Möglicherweise war da jemand seiner Zeit weit voraus. Denn die Urkunde, in der Kölns Erzbischof Heribert dem Benediktinerkloster Deutz ein Viertel Königsforst schenkt, sie trägt das Datum vom 1. April 1003. Dieses Dokument ist eine Fälschung, die etwa 150 Jahre später entstand. Noch ein paar Jahrhunderte mehr gingen ins Land, bis der Aprilscherz zur Standartausrüstung aller Witzbolde gehören sollte.
Gut, das harte Wort Fälschung trifft es wahrscheinlich nicht ganz. Der Urkundentext ist wohl der Sache nach korrekt, deshalb sprechen die Historiker nur von Verfälschung oder viel hübscher gewunden von Verunechtung.
„Vulgo dicitur kuningesforst“, gemeinhin Königsforst genannt, heißt es dort. Damit steht dieser Wald bis heute einzig da: Unter den vielen Waldnamen hält allein der Königsforst einen wichtigen Aspekt früher Waldgeschichte gegenwärtig.

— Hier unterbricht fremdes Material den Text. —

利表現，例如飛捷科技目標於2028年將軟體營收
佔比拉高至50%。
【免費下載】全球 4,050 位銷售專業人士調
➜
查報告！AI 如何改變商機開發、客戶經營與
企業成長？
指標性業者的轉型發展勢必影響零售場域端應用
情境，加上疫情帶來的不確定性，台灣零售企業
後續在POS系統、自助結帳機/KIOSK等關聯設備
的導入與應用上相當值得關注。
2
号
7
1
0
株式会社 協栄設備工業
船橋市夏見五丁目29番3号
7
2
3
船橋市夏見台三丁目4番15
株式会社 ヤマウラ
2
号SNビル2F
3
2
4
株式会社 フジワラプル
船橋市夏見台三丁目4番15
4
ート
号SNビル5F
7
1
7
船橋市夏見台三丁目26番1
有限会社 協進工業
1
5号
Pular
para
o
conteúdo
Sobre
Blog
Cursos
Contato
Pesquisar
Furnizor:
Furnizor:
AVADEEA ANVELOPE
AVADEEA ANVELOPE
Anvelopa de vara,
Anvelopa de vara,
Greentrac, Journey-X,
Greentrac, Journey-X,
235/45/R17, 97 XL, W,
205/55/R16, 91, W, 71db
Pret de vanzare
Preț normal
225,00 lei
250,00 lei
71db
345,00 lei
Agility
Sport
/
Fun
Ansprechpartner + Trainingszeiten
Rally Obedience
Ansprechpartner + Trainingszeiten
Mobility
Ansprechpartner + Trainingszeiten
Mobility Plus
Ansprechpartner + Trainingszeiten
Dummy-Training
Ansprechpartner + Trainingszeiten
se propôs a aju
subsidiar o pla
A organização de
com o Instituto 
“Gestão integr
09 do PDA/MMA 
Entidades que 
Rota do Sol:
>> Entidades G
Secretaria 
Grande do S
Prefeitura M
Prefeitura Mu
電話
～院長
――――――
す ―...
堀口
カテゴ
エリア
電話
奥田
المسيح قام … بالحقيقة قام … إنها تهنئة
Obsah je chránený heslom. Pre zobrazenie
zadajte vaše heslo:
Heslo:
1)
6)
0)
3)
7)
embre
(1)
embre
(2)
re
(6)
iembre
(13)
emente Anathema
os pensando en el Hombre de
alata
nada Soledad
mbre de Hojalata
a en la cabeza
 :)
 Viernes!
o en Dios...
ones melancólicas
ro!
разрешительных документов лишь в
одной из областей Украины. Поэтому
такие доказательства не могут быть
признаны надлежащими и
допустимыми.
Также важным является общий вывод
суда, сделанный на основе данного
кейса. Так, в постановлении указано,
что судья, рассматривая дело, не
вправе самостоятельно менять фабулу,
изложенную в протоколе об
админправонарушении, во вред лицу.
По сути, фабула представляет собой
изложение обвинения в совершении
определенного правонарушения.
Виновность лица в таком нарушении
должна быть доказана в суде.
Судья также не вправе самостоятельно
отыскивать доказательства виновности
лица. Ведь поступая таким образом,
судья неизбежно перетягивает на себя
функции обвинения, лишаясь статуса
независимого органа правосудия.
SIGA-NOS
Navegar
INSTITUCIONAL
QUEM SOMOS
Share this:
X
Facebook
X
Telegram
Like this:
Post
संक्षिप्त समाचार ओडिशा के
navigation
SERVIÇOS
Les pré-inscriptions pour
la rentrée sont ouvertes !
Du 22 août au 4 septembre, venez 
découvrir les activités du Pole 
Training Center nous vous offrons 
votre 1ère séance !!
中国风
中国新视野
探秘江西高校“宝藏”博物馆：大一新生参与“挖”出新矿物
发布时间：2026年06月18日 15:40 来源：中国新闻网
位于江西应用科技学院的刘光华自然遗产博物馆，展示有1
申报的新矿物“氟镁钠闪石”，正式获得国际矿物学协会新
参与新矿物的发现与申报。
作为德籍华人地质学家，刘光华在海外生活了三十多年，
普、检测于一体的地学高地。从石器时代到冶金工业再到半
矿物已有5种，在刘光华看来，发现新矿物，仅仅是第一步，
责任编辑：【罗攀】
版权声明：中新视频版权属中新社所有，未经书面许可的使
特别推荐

Seit der Frankenzeit gehörten die Wälder der Krone. Sie gingen aber unter den Ottonen und Saliern ins Eigentum der Reichskirchen über, um deren Stellung gegenüber den weltlichen Territorialherren zu stärken. So spricht viel dafür, dass Kaiser Otto der Große den Königsforst der Kölner Kirche überließ. Ihr stand Ottos Bruder Brun von 953 bis 965 als Erzbischof vor.
Forst war ursprünglich ein reiner Rechtsbegriff und galt für den umgrenzten Raum. Wer heute die Grenzen des Königsforsts umreißen will, hält sich an die Linien der großen Straßen: im Norden die A 4 und im Süden die A 3, im Westen der Mauspfad. Nur im Osten hat der Wald eine natürliche Grenze: Die Sülz.
So dauerhaft sich sein Name behauptet hat, so heftig waren die Veränderungen, die dem Wald selbst widerfuhren. Das betrifft nicht nur den Wechsel der Besitzverhältnisse, sondern auch seine Naturausstattung. Spätere Waldherren gaben sich redliche Mühe, den Königsforst zumindest partienweise in einen Nadelholzacker umzuwandeln. Die höchst eindrucksvollen (bodensauren) Eichenwälder hatten da einen schweren Stand.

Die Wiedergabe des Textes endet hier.